SQL Style

Note: Keywords are not case sensitive. In this document clauses such as SELECT are capitalized for illustration purposes.

SELECT

SELECT
    {  *
     | alias.*
     | '@'position
     | function
     | expression
     | literal
     [ AS alias ]
    }
    [, ... ]

The SELECT clause specifies comma separated list of literals, functions, names of fields of record stream and expressions to be computed. The list can contain wildcard symbol to select multiple fields. The fields can be referred also by position.

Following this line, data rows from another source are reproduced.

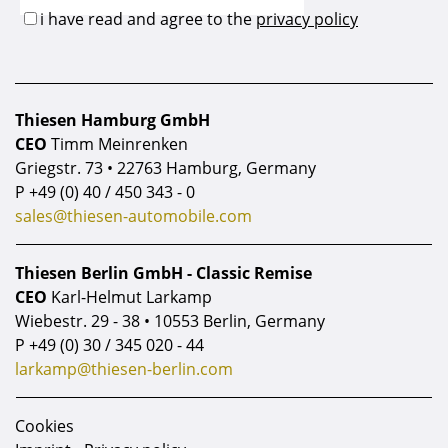
Thiesen Hamburg GmbH
CEO
Timm Meinrenken
Griegstr. 73 • 22763 Hamburg, Germany
P
+49 (0) 40 / 450 343 - 0
sales@thiesen-automobile.com
Thiesen Berlin GmbH - Classic Remise
CEO
Karl-Helmut Larkamp
Wiebestr. 29 - 38 • 10553 Berlin, Germany
P
+49 (0) 30 / 345 020 - 44
larkamp@thiesen-berlin.com
Cookies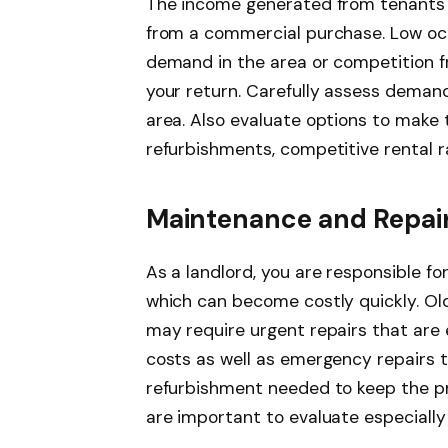
The income generated from tenants is
from a commercial purchase. Low oc
demand in the area or competition f
your return. Carefully assess deman
area. Also evaluate options to make
refurbishments, competitive rental r
Maintenance and Repair
As a landlord, you are responsible f
which can become costly quickly. Old
may require urgent repairs that are 
costs as well as emergency repairs t
refurbishment needed to keep the pro
are important to evaluate especially 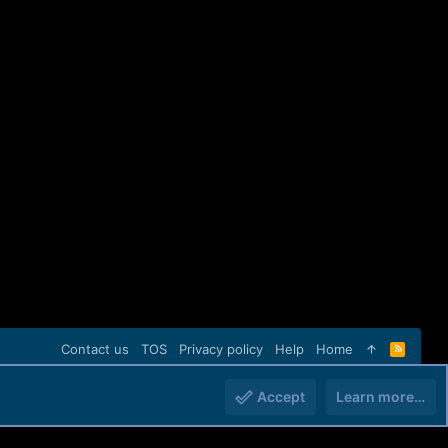
Contact us
TOS
Privacy policy
Help
Home
R
S
S
Accept
Learn more…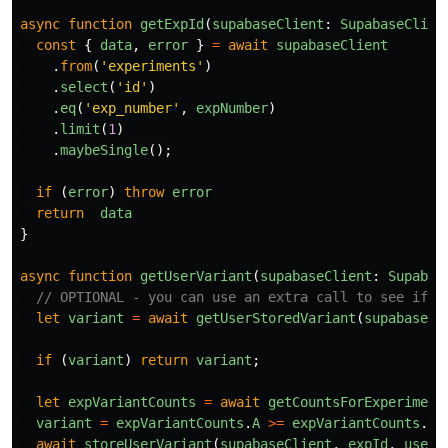
async
function
getExpId
(
supabaseClient
:
SupabaseClien
const
{
data
,
error
}
=
await
supabaseClient
.
from
(
'
experiments
'
)
.
select
(
'
id
'
)
.
eq
(
'
exp_number
'
,
expNumber
)
.
limit
(
1
)
.
maybeSingle
();
if 
(
error
)
throw
error
return
data
}
async
function
getUserVariant
(
supabaseClient
:
Supabas
// OPTIONAL - you can use an extra call to see if t
let
variant
=
await
getUserStoredVariant
(
supabaseCl
if 
(
variant
)
return
variant
;
let
expVariantCounts
=
await
getCountsForExperiment
variant
=
expVariantCounts
.
A
>=
expVariantCounts
.
B
await
storeUserVariant
(
supabaseClient
,
expId
,
userI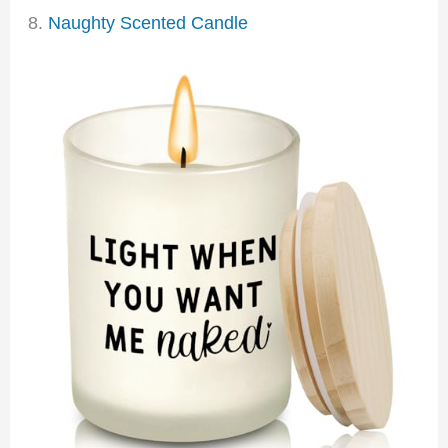
8.
Naughty Scented Candle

Each expression can be optionally assigned an alias by a space followed by identifier. Keyword AS must be added between expression and identifier. Aliases defined in a SELECT clause can be referenced in the GROUP BY, HAVING and ORDER BY clauses of the query. Unlike standard sql the aliases can be referenced also within SELECT and from WHERE clauses.

Example 1.

1
2
3
4
5
6
7
8
SELECT
  i                     // select integer value
  ,@2 as myLong         // select long value by position, assign alias
  ,i + myLong AS mySum  // add int and long.
FROM dual(100)          // generate 100 records using dual
WHERE myLong > 10       // notice reference by alias from WHERE and SELECT scope
ORDER BY mySum
LIMIT 10;

FROM

FROM clause specifies the record stream source to be queried:

FROM from_args [ AS alias ]

from_args:
    {   record_stream_create_cmd
      | '@'stream_ref
      | '@' '[' results_file ']'
      | '@' '[' script_file ']'
      | '(' subquery ')'
    }

where:

  • record_stream_create_cmd is one of the record stream create commands: LIST, PARSE, SOURCE, DUAL, GREP, VALUE
  • stream_ref is variable referring to record stream
  • results_file is the filename of stored record stream result, enclosed in square brackets. The filename may include absolute or relative path.
  • script_file is the filename of query script, enclosed in square brackets. The filename may include absolute or relative path.
  • subquery is another query enclosed in parenthesis
  • alias - you can assign the source an alias, which can be used a a reference within the query statement. Keyword AS is mandatory.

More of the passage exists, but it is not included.